··· RECORD EXCERPTS

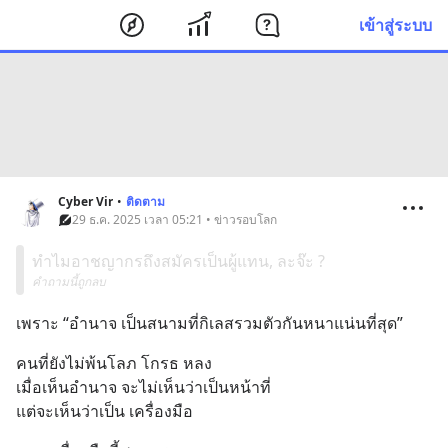
เข้าสู่ระบบ
Cyber Vir
•
ติดตาม
29 ธ.ค. 2025 เวลา 05:21 • ข่าวรอบโลก
ทำไมอาชญากรถึงสมัครเป็นผู้แทน, ละจ๊ะ ?
คำถามนี้ถูกลบ
เพราะ “อำนาจ เป็นสนามที่กิเลสรวมตัวกันหนาแน่นที่สุด”
คนที่ยังไม่พ้นโลภ โกรธ หลง
เมื่อเห็นอำนาจ จะไม่เห็นว่าเป็นหน้าที่
แต่จะเห็นว่าเป็น เครื่องมือ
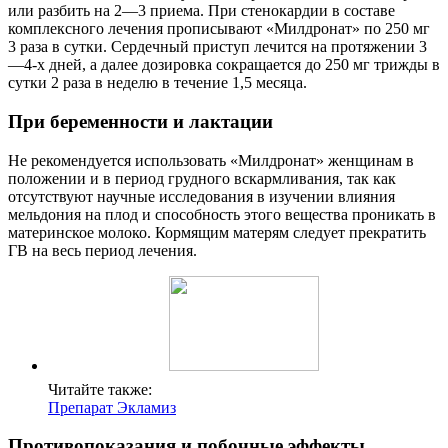
или разбить на 2—3 приема. При стенокардии в составе
комплексного лечения прописывают «Милдронат» по 250 мг
3 раза в сутки. Сердечный приступ лечится на протяжении 3
—4-х дней, а далее дозировка сокращается до 250 мг трижды в
сутки 2 раза в неделю в течение 1,5 месяца.
При беременности и лактации
Не рекомендуется использовать «Милдронат» женщинам в
положении и в период грудного вскармливания, так как
отсутствуют научные исследования в изучении влияния
мельдония на плод и способность этого вещества проникать в
материнское молоко. Кормящим матерям следует прекратить
ГВ на весь период лечения.
Читайте также:
Препарат Экламиз
Противопоказания и побочные эффекты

······

## YOUR GOAL
Exclude all pictures and reproduce exactly the lines from the one containing "แต่จะเห็นว่าเป็น เครื่องมือ" through the final line of the entries above.

## OUTPUT FOR THIS TASK
แต่จะเห็นว่าเป็น เครื่องมือ
или разбить на 2—3 приема. При стенокардии в составе
комплексного лечения прописывают «Милдронат» по 250 мг
3 раза в сутки. Сердечный приступ лечится на протяжении 3
—4-х дней, а далее дозировка сокращается до 250 мг трижды в
сутки 2 раза в неделю в течение 1,5 месяца.
При беременности и лактации
Не рекомендуется использовать «Милдронат» женщинам в
положении и в период грудного вскармливания, так как
отсутствуют научные исследования в изучении влияния
мельдония на плод и способность этого вещества проникать в
материнское молоко. Кормящим матерям следует прекратить
ГВ на весь период лечения.
Читайте также:
Препарат Экламиз
Противопоказания и побочные эффекты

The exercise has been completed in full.